Work item: Output exactly, in the material below, the lines from the one with "c Học viện phê duyệt." through the one with "Release Notes SAmAs". Omit all pictures.
** Listed entries follows **
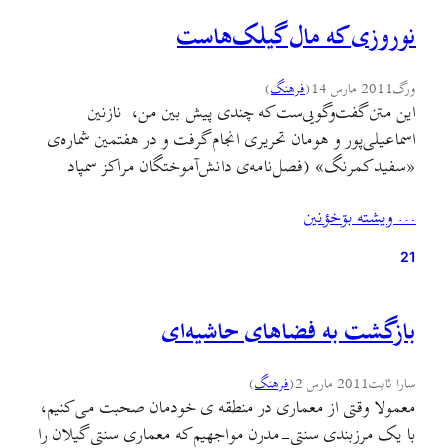
نوروزی که مال گیلک‌هاست
ورگ
2011 مارس 14
(
فرهنگ
)
این متن گفت‌وگویی‌ست که چندی پیش بین من، نازنین
اسماعیلی‌‌پور و هومان تحریری انجام گرفت و در هفتمین شماره‌ی
«سفید کمرنگ» (فصل‌نامه‌ی دانش‌آموختگان مراکز سمپاد
رشت) چاپ شد. با این توضیح که سبک نگارش و ویراستاری
… ويشته بۊخؤنين
این متن متعلق به تحریریه‌ سفید کمرنگ است، نه ورگ.
نوروزبل چه مراسمی است و پیشینه و نقش…
21
بازگشت به فضاهای حاشیه‌ای
سارا ثابت
2011 مارس 2
(
فرهنگ
)
معمولا وقتی از معماری در منطقه ی خودمان صحبت می کنیم،
با یک مرزبندی سنتی-مدرن مواجهیم که معماری سنتی گیلان را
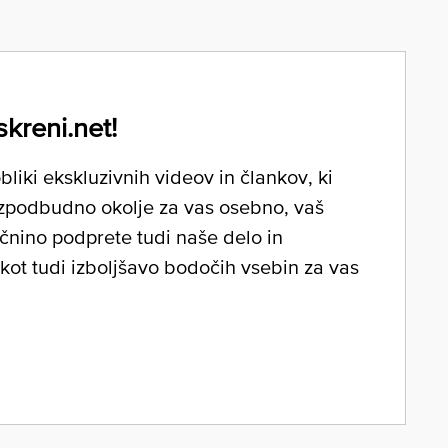
skreni.net!
liki ekskluzivnih videov in člankov, ki
zpodbudno okolje za vas osebno, vaš
očnino podprete tudi naše delo in
 kot tudi izboljšavo bodočih vsebin za vas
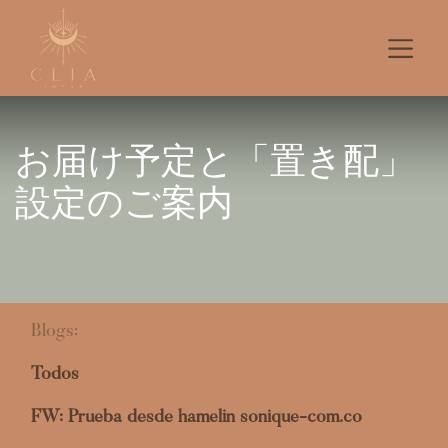
お届け予定と‌「置⁠き配」
設定のご案内
Blogs:
Todos
FW: Prueba desde hamelin sonique-com.co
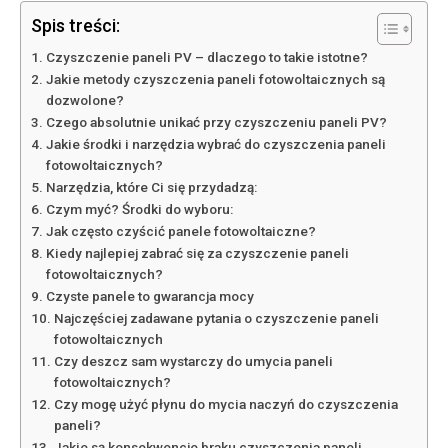
Spis treści:
Czyszczenie paneli PV – dlaczego to takie istotne?
Jakie metody czyszczenia paneli fotowoltaicznych są
dozwolone?
Czego absolutnie unikać przy czyszczeniu paneli PV?
Jakie środki i narzędzia wybrać do czyszczenia paneli
fotowoltaicznych?
Narzędzia, które Ci się przydadzą:
Czym myć? Środki do wyboru:
Jak często czyścić panele fotowoltaiczne?
Kiedy najlepiej zabrać się za czyszczenie paneli
fotowoltaicznych?
Czyste panele to gwarancja mocy
Najczęściej zadawane pytania o czyszczenie paneli
fotowoltaicznych
Czy deszcz sam wystarczy do umycia paneli
fotowoltaicznych?
Czy mogę użyć płynu do mycia naczyń do czyszczenia
paneli?
Jakie są konsekwencje braku czyszczenia paneli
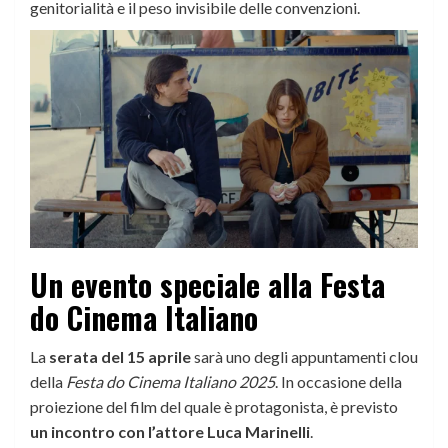
genitorialità e il peso invisibile delle convenzioni.
Un evento speciale alla Festa
do Cinema Italiano
La
serata del 15 aprile
sarà uno degli appuntamenti clou
della
Festa do Cinema Italiano 2025
. In occasione della
proiezione del film del quale è protagonista, è previsto
un incontro con l’attore Luca Marinelli
.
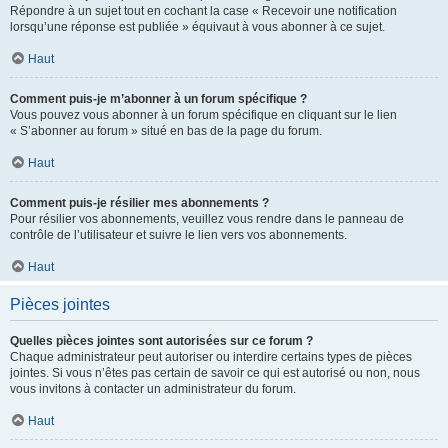
Répondre à un sujet tout en cochant la case « Recevoir une notification
lorsqu’une réponse est publiée » équivaut à vous abonner à ce sujet.
Haut
Comment puis-je m’abonner à un forum spécifique ?
Vous pouvez vous abonner à un forum spécifique en cliquant sur le lien
« S’abonner au forum » situé en bas de la page du forum.
Haut
Comment puis-je résilier mes abonnements ?
Pour résilier vos abonnements, veuillez vous rendre dans le panneau de
contrôle de l’utilisateur et suivre le lien vers vos abonnements.
Haut
Pièces jointes
Quelles pièces jointes sont autorisées sur ce forum ?
Chaque administrateur peut autoriser ou interdire certains types de pièces
jointes. Si vous n’êtes pas certain de savoir ce qui est autorisé ou non, nous
vous invitons à contacter un administrateur du forum.
Haut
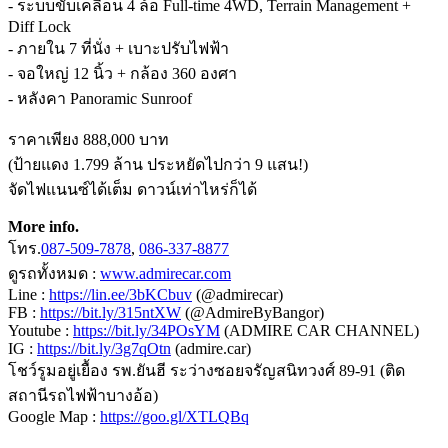
- ระบบขับเคลื่อน 4 ล้อ Full-time 4WD, Terrain Management +
Diff Lock
- ภายใน 7 ที่นั่ง + เบาะปรับไฟฟ้า
- จอใหญ่ 12 นิ้ว + กล้อง 360 องศา
- หลังคา Panoramic Sunroof
ราคาเพียง 888,000 บาท
(ป้ายแดง 1.799 ล้าน ประหยัดไปกว่า 9 แสน!)
จัดไฟแนนซ์ได้เต็ม ดาวน์เท่าไหร่ก็ได้
More info.
โทร.
087-509-7878
,
086-337-8877
ดูรถทั้งหมด :
www.admirecar.com
Line :
https://lin.ee/3bKCbuv
(@admirecar)
FB :
https://bit.ly/315ntXW
(@AdmireByBangor)
Youtube :
https://bit.ly/34POsYM
(ADMIRE CAR CHANNEL)
IG :
https://bit.ly/3g7qOtn
(admire.car)
โชว์รูมอยู่เยื้อง รพ.ยันฮี ระว่างซอยจรัญสนิทวงศ์ 89-91 (ติด
สถานีรถไฟฟ้าบางอ้อ)
Google Map :
https://goo.gl/XTLQBq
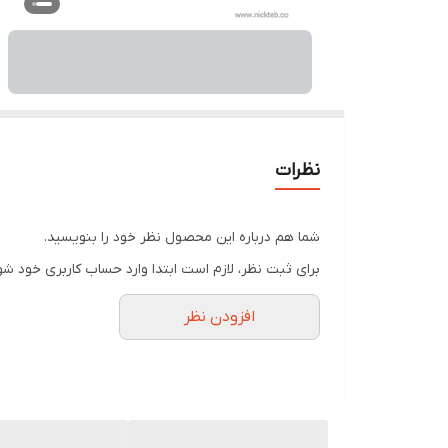
نظرات
شما هم درباره این محصول نظر خود را بنویسید.
برای ثبت نظر، لازم است ابتدا وارد حساب کاربری خود شو
افزودن نظر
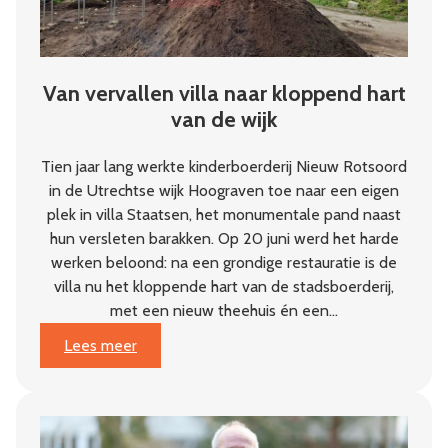
Van vervallen villa naar kloppend hart
van de wijk
Tien jaar lang werkte kinderboerderij Nieuw Rotsoord
in de Utrechtse wijk Hoograven toe naar een eigen
plek in villa Staatsen, het monumentale pand naast
hun versleten barakken. Op 20 juni werd het harde
werken beloond: na een grondige restauratie is de
villa nu het kloppende hart van de stadsboerderij,
met een nieuw theehuis én een…
:
Lees meer
Van
vervallen
villa
naar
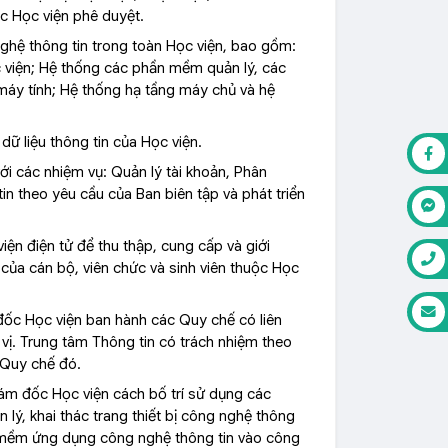
c Học viện phê duyệt.
 nghệ thông tin trong toàn Học viện, bao gồm:
c viện; Hệ thống các phần mềm quản lý, các
máy tính; Hệ thống hạ tầng máy chủ và hệ
ữ liệu thông tin của Học viện.
ới các nhiệm vụ: Quản lý tài khoản, Phân
n theo yêu cầu của Ban biên tập và phát triển
viện điện tử để thu thập, cung cấp và giới
 của cán bộ, viên chức và sinh viên thuộc Học
m đốc Học viện ban hành các Quy chế có liên
ị. Trung tâm Thông tin có trách nhiệm theo
 Quy chế đó.
iám đốc Học viện cách
bố trí sử dụng các
n lý, khai thác
trang thiết bị
công nghệ thông
 mềm ứng dụng công nghệ thông tin vào công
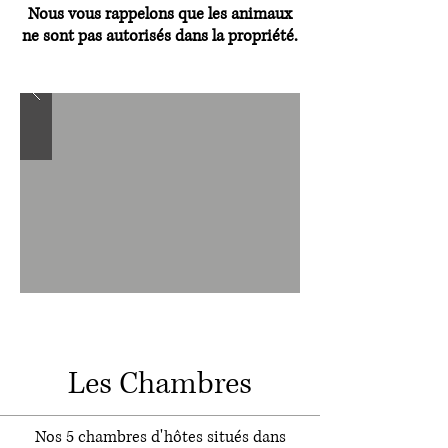
Nous vous rappelons que les animaux
ne sont pas autorisés dans la propriété.
Les Chambres
Nos 5 chambres d'hôtes situés dans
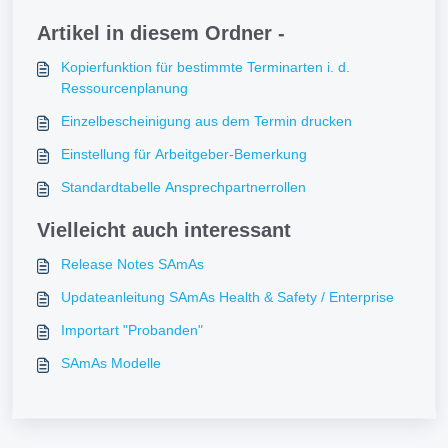
Artikel in diesem Ordner -
Kopierfunktion für bestimmte Terminarten i. d.
Ressourcenplanung
Einzelbescheinigung aus dem Termin drucken
Einstellung für Arbeitgeber-Bemerkung
Standardtabelle Ansprechpartnerrollen
Vielleicht auch interessant
Release Notes SAmAs
Updateanleitung SAmAs Health & Safety / Enterprise
Importart "Probanden"
SAmAs Modelle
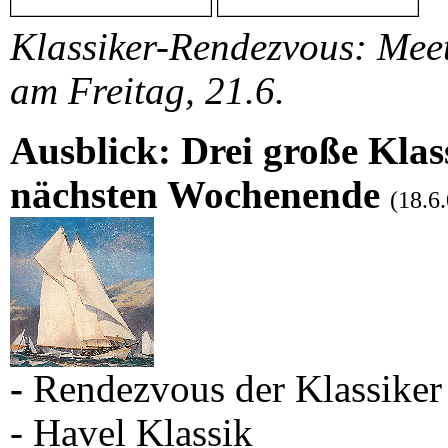
Klassiker-Rendezvous: Meet
am Freitag, 21.6.
Ausblick: Drei große Kla
nächsten Wochenende
(18.6
-
Rendezvous der Klassiker
- Havel Klassik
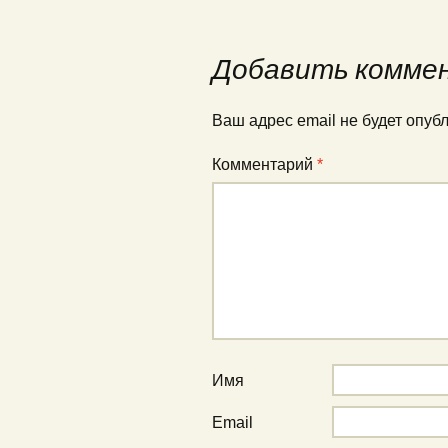
Добавить комме
Ваш адрес email не будет опуб
Комментарий
*
Имя
Email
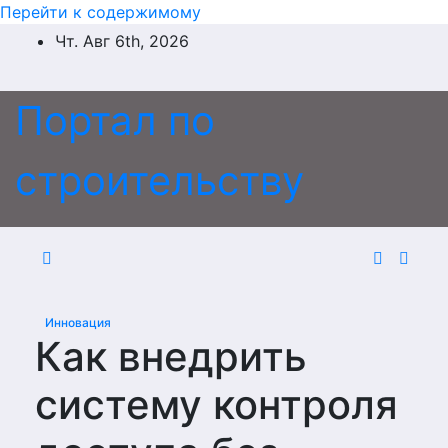
Перейти к содержимому
Чт. Авг 6th, 2026
Портал по
строительству
Инновация
Как внедрить
систему контроля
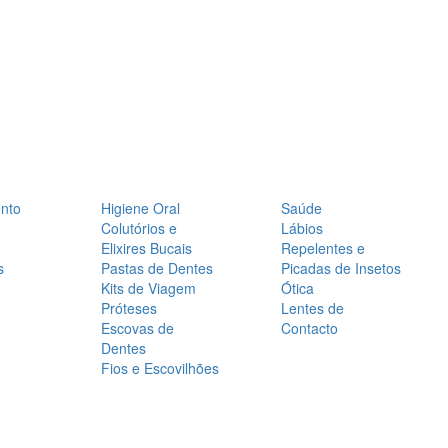
nto
Higiene Oral
Saúde
Colutórios e
Lábios
Elixires Bucais
Repelentes e
s
Pastas de Dentes
Picadas de Insetos
Kits de Viagem
Ótica
Próteses
Lentes de
Escovas de
Contacto
Dentes
Fios e Escovilhões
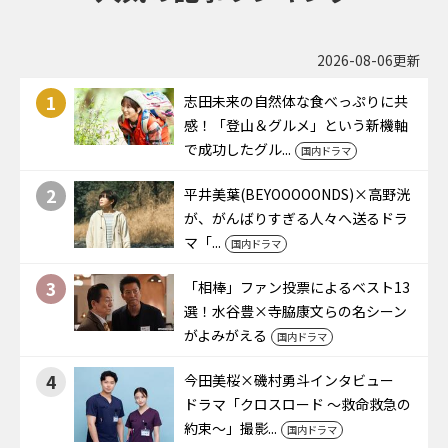
2026-08-06更新
1
志田未来の自然体な食べっぷりに共
感！「登山＆グルメ」という新機軸
で成功したグル...
国内ドラマ
2
平井美葉(BEYOOOOONDS)×高野洸
が、がんばりすぎる人々へ送るドラ
マ「...
国内ドラマ
3
「相棒」ファン投票によるベスト13
選！水谷豊×寺脇康文らの名シーン
がよみがえる
国内ドラマ
4
今田美桜×磯村勇斗インタビュー
ドラマ「クロスロード ～救命救急の
約束～」撮影...
国内ドラマ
** End of Listed entries **
Exercise solution:
c Học viện phê duyệt.
 nghệ thông tin trong toàn Học viện, bao gồm:
c viện; Hệ thống các phần mềm quản lý, các
máy tính; Hệ thống hạ tầng máy chủ và hệ
ữ liệu thông tin của Học viện.
ới các nhiệm vụ: Quản lý tài khoản, Phân
n theo yêu cầu của Ban biên tập và phát triển
viện điện tử để thu thập, cung cấp và giới
 của cán bộ, viên chức và sinh viên thuộc Học
m đốc Học viện ban hành các Quy chế có liên
ị. Trung tâm Thông tin có trách nhiệm theo
 Quy chế đó.
iám đốc Học viện cách
bố trí sử dụng các
n lý, khai thác
trang thiết bị
công nghệ thông
 mềm ứng dụng công nghệ thông tin vào công
Nous vous rappelons que les animaux
ne sont pas autorisés dans la propriété.
Les Chambres
Nos 5 chambres d'hôtes situés dans
Artikel in diesem Ordner -
Kopierfunktion für bestimmte Terminarten i. d.
Ressourcenplanung
Einzelbescheinigung aus dem Termin drucken
Einstellung für Arbeitgeber-Bemerkung
Standardtabelle Ansprechpartnerrollen
Vielleicht auch interessant
Release Notes SAmAs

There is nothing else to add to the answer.